I am always cautious about using television theory for video games, but there have been a few studies involving cultivation theory and gaming that may be relevant to this discussion. Simply put, cultivation theory says that heavy television views will begin to believe that the real world resembles the tv world. Well, it is not quite that simple, but that is the gist of it. Now this theory has been applied to violence, racial and gender stereotypes, and body image (to name a few). The scant few studies available on cultivation and gaming have produced mixed results. Some reveal minor cultivation in subjects while others only see the potential for it. And while I do not want to go into details about those studies here, I will offer some thoughts about this whole discussion.
First, does genre matter? For television, cultivation theory asserts that all content carries the same messages. What matters most is how much someone watches television. If we translate that to video games, then playing a shooter should be same as playing an adventure game. Likewise, a role-playing game should have the same effect as a racing game.
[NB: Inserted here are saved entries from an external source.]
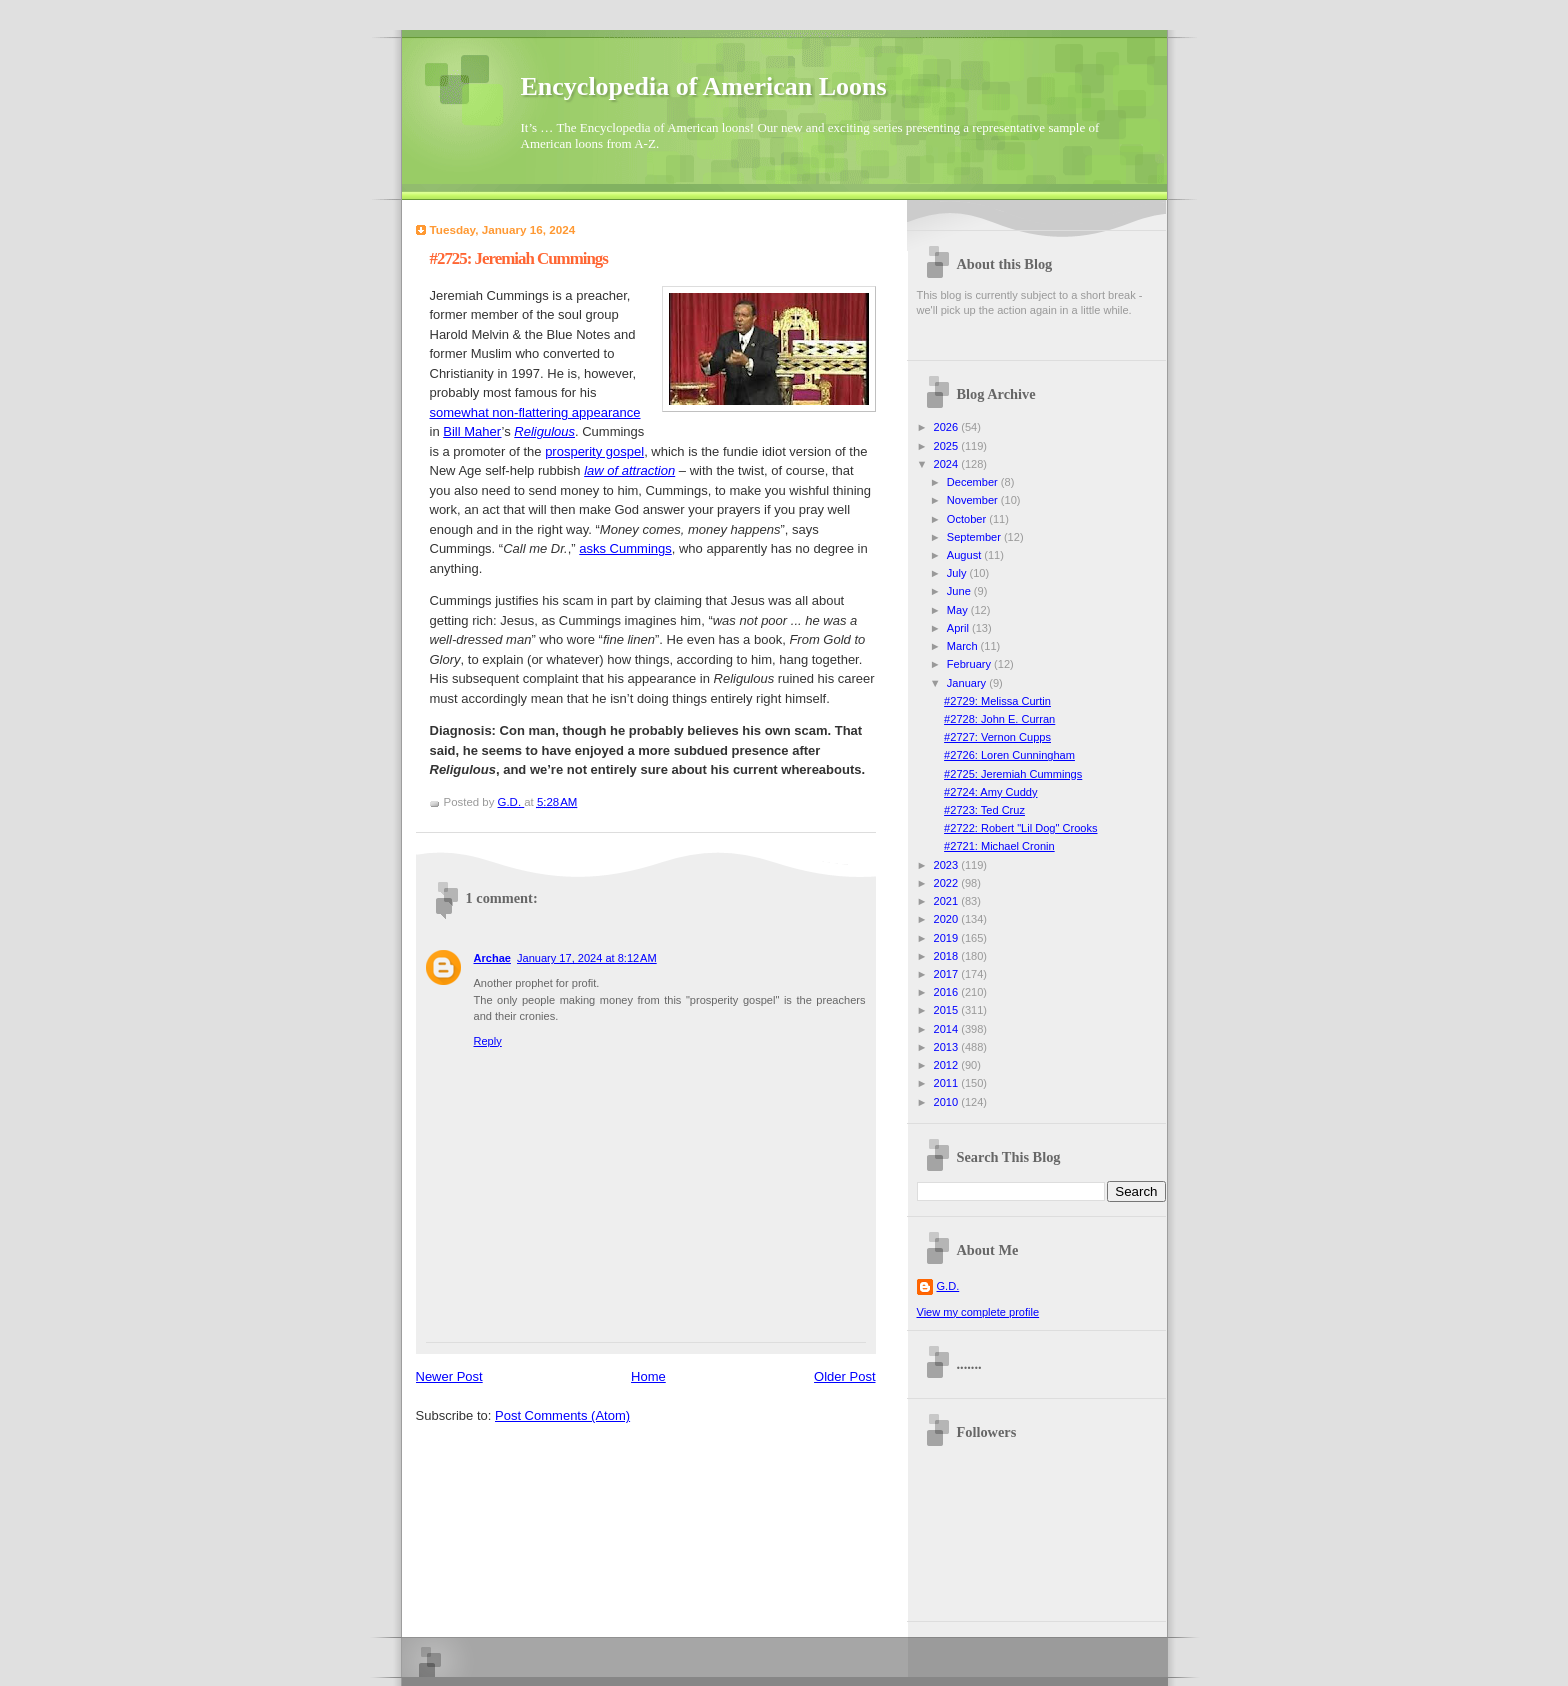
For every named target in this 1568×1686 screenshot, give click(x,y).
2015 (948, 1010)
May (959, 610)
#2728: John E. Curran (999, 719)
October (968, 519)
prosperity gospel (594, 451)
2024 (948, 464)
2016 (948, 992)
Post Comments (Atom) (562, 1415)
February (970, 664)
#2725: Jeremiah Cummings (1013, 774)
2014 (948, 1029)
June (960, 591)
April (959, 628)
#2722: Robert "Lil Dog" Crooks (1020, 828)
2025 (948, 446)
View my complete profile (978, 1312)
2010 (948, 1102)
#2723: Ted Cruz (984, 810)
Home (648, 1376)
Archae (492, 958)
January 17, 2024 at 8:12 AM (587, 958)
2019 (948, 938)
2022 (948, 883)
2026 (948, 427)
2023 (948, 865)
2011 (948, 1083)
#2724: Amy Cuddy (990, 792)
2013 (948, 1047)
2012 (948, 1065)
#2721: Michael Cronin (999, 846)
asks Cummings (625, 548)
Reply (488, 1041)
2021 (948, 901)
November (974, 500)
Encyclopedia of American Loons (704, 86)
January (968, 683)
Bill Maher (472, 431)
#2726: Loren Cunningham (1009, 755)
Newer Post (449, 1376)
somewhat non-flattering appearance (535, 412)
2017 (948, 974)
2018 (948, 956)
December (974, 482)
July (958, 573)
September (975, 537)
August (965, 555)
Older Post (844, 1376)
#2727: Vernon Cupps (997, 737)
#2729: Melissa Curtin (997, 701)
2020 (948, 919)
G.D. (948, 1286)
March (964, 646)
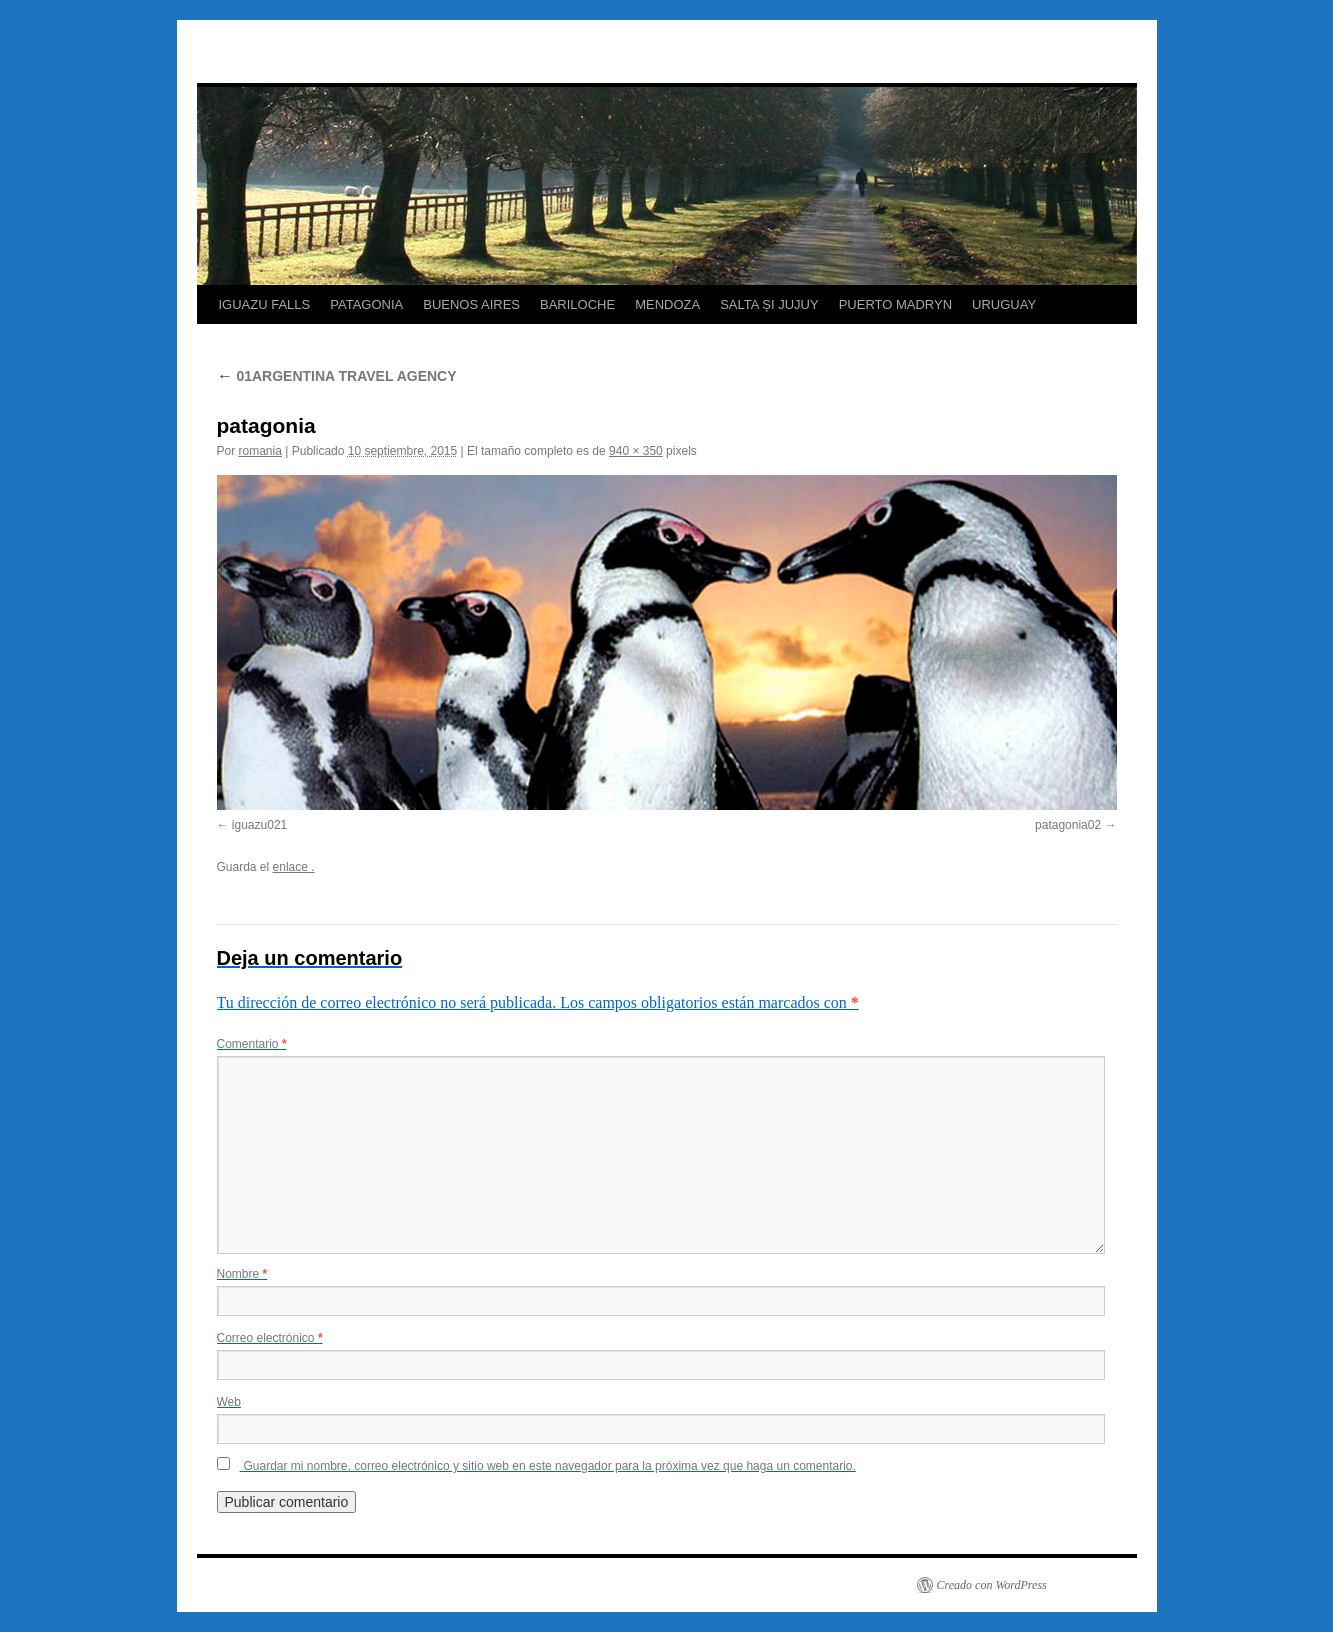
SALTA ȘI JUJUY (769, 304)
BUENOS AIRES (471, 304)
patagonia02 (1068, 825)
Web (229, 1402)
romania (260, 451)
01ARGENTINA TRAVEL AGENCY (337, 376)
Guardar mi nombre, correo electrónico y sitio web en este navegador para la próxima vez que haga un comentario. (550, 1466)
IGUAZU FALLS (265, 304)
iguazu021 (259, 825)
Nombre (242, 1274)
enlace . (294, 867)
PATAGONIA (366, 304)
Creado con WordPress (992, 1585)
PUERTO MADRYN (895, 304)
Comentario (252, 1044)
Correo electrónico (270, 1338)
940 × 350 (636, 451)
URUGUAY (1004, 304)
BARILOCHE (577, 304)
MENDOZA (667, 304)
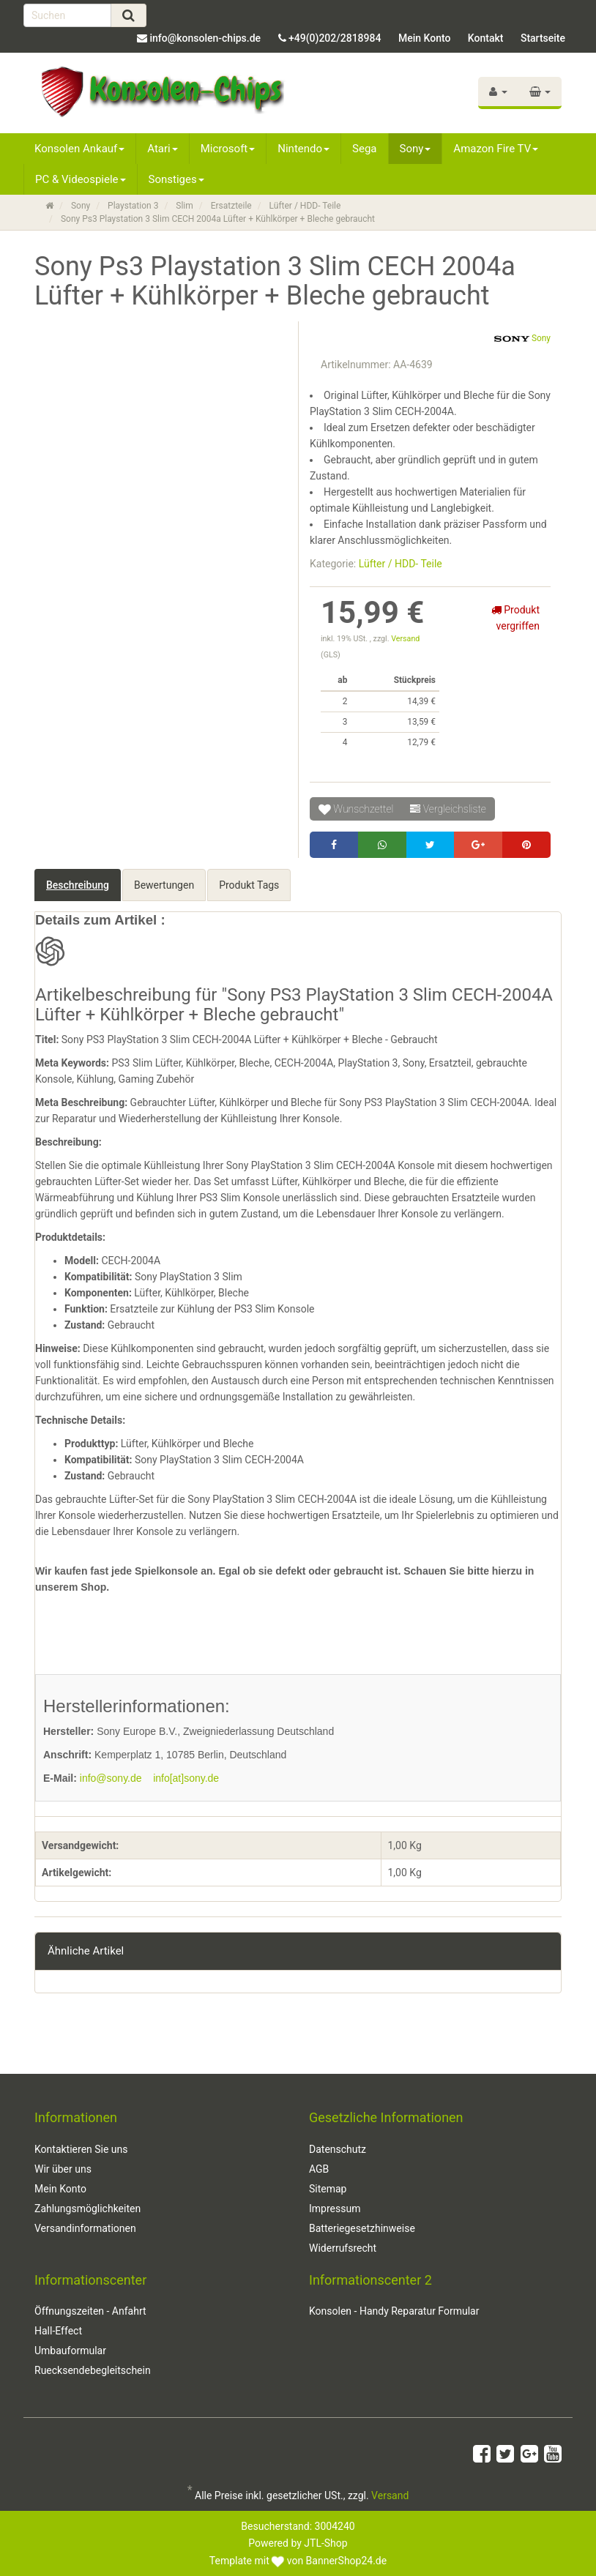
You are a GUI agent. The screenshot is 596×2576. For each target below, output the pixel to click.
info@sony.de (111, 1778)
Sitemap (327, 2189)
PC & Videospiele (80, 179)
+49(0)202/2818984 (334, 38)
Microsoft (228, 148)
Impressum (334, 2208)
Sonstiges (176, 179)
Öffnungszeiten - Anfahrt (90, 2311)
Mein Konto (424, 38)
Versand (405, 638)
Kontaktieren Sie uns (81, 2149)
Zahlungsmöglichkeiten (87, 2208)
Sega (364, 148)
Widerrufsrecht (342, 2248)
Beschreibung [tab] (77, 885)
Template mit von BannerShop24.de (298, 2560)
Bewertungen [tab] (164, 885)
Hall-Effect (58, 2331)
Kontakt (486, 38)
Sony (415, 148)
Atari (162, 148)
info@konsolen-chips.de (205, 38)
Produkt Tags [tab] (249, 885)
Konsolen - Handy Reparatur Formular (394, 2311)
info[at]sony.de (186, 1778)
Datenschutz (337, 2149)
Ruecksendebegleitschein (92, 2370)
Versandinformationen (85, 2228)
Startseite (543, 38)
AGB (319, 2169)
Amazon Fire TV (495, 148)
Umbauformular (70, 2350)
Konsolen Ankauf (79, 148)
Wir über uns (63, 2169)
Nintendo (303, 148)
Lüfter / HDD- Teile (400, 564)
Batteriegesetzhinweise (362, 2228)
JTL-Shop (325, 2543)
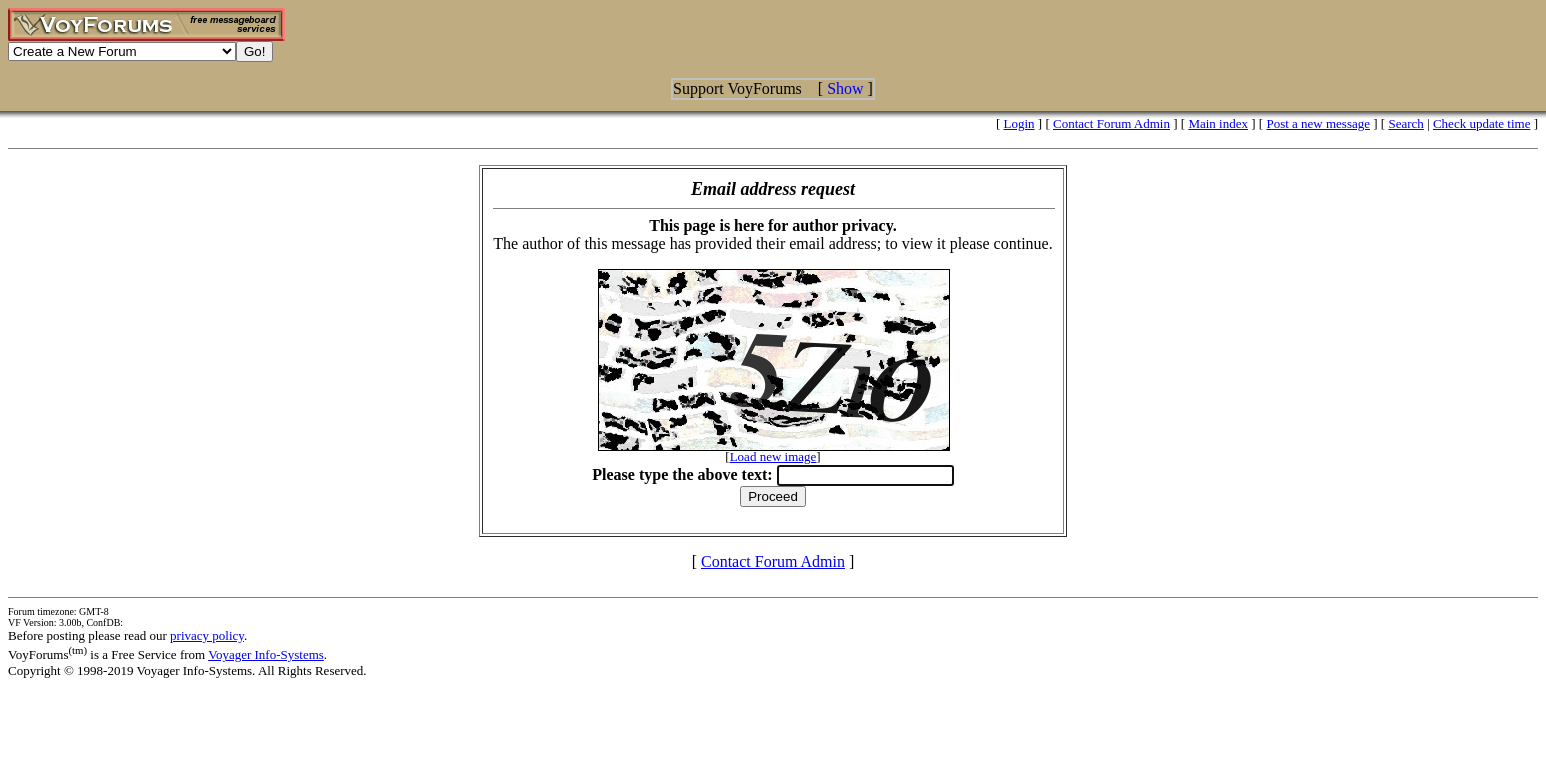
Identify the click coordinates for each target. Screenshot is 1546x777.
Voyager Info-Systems (266, 654)
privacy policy (207, 635)
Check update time (1481, 123)
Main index (1218, 123)
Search (1405, 123)
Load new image (773, 456)
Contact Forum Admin (1111, 123)
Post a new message (1318, 123)
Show (845, 88)
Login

To be honest, I am not sure if some sports games are applicable but I will table that thought for now.
Second, the intense, visceral experience of game play is such that many times, there is no time to observe much of the environment or characters because we get swept up in the action. Gamers spend much of their time trying to “survive” in order to beat the level or finish the game. If you have ever played a few minutes of any recent Call of Duty game, then you know what I mean. How much might the fact that I spend most of my time shooting or trying not to be shot play into or mitigate the possible effects of cultivation?
Third, I read where the uncanny valley may also diminish the effects of cultivation. The uncanny valley (as it relates to video games) is the notion that when game character models reach the point where they look human, people will notice the little things that are not human in them and be turned off. However when the characters become human in all areas, then they are accepted again. Conversely, if game characters only look somewhat human, it is their human qualities that make then endearing to consumers. So do I need characters that are nearly human in order for cultivation to kick in? Or is it the case that the inhuman appearance and qualities of these characters leads me away from thinking that the game world is like the real world?
Of course like any other theory, cultivation has its critics (I won’t get into all that here). However I think it is certainly worth while to explore this issue. While race and violence may vary from genre to genre, it could very well be that body image could be the constant across genres. However consideration must also be given to the engrossing nature of game play, the uncanny valley, the aforementioned genres and other factors.